CONTEXT The R programming language has a huge and active community, especially in the area of statistical computing. Its interpreted nature allows for several interesting constructs, like the manipulation of functions at run-time, that hinder the static analysis of R programs. At the same time, there is a lack of existing research regarding how these features, or even the R language as a whole are used in practice. OBJECTIVE In this paper, we conduct a large-scale, static analysis of more than 50 million lines of real-world R programs and packages to identify their characteristics and the features that are actually used. Moreover, we compare the similarities and differences between the scripts of R users and the implementations of package authors. We provide insights for static analysis tools like the lintr package as well as potential interpreter optimizations and uncover areas for future research. METHOD We analyze 4230 R scripts submitted alongside publications and the sources of 19450 CRAN packages for over 350000 R files, collecting and summarizing quantitative information for features of interest. RESULTS We find a high frequency of name-based indexing operations, assignments, and loops, but a low frequency for most of R's reflective functions.
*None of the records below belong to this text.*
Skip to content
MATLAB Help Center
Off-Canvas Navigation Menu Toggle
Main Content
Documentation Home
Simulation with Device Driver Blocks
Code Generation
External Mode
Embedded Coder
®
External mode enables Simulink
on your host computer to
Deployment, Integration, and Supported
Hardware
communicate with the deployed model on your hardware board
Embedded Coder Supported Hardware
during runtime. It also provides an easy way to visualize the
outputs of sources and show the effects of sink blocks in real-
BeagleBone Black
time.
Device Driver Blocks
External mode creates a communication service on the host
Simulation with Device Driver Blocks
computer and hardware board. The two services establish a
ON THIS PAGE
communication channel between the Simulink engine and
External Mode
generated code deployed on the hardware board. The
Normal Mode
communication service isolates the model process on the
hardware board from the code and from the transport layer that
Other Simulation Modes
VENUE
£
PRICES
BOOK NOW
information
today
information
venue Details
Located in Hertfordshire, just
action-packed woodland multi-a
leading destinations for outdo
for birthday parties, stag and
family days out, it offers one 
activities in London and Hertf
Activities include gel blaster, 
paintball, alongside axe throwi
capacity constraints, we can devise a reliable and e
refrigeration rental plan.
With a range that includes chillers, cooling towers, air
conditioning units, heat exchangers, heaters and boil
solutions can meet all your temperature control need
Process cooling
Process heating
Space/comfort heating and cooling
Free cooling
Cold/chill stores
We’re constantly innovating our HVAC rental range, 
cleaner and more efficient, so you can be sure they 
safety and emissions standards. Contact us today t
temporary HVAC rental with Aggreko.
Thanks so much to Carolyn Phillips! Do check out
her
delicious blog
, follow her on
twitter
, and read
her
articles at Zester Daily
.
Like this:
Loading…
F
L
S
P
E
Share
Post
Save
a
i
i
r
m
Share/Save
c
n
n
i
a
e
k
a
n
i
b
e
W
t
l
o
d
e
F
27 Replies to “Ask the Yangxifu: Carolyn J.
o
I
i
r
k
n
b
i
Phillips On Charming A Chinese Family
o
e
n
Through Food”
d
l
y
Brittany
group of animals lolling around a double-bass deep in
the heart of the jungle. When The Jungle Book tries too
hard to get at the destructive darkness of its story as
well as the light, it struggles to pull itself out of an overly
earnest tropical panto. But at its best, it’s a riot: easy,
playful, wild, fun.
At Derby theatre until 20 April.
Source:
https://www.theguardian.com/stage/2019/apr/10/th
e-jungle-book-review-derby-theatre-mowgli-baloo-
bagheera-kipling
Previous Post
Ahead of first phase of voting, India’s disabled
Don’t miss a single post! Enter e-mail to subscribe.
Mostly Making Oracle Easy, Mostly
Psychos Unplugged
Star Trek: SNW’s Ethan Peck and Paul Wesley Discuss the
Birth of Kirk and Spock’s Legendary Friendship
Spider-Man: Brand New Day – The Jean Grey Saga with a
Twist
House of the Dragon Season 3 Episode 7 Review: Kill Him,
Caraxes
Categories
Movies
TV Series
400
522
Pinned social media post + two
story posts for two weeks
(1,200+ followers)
Furthermore, we find neither testing functions nor many calls to R's foreign function interface (FFI) in the publication submissions. CONCLUSION R scripts and package sources differ, for example, in their size, the way they include other packages, and their usage of R's reflective capabilities. We provide features that are used frequently and should be prioritized by static analysis tools, like operator assignments, function calls, and certain reflective functions like load.

翻译：背景：R编程语言拥有庞大且活跃的社区，尤其在统计计算领域。其解释型特性允许若干有趣的结构（如运行时函数操作），这些结构阻碍了R程序的静态分析。然而，现有研究对这类特性乃至整个R语言在实践中的应用方式尚缺乏系统性探索。目标：本文对超过5000万行真实世界R程序及包开展大规模静态分析，旨在识别其实际使用的特性与特征。同时，我们对比了R用户脚本与包作者实现之间的异同，为lintr等静态分析工具及潜在的解释器优化提供见解，并揭示未来研究方向。方法：我们分析了4230份随论文提交的R脚本和19450个CRAN包的源代码，涵盖超过35万个R文件，收集并总结了相关特征的量化信息。结果：我们发现名称索引操作、赋值和循环出现频率较高，而R的大多数反射函数使用频率较低。此外，论文提交的脚本中既未发现测试函数，也未发现对R外部函数接口（FFI）的大量调用。结论：R脚本与包源文件存在差异，例如在文件大小、包含其他包的方式以及对R反射能力的利用方面。我们提供了高频使用特征（如运算符赋值、函数调用及某些反射函数如load），这些特征应作为静态分析工具的优先处理对象。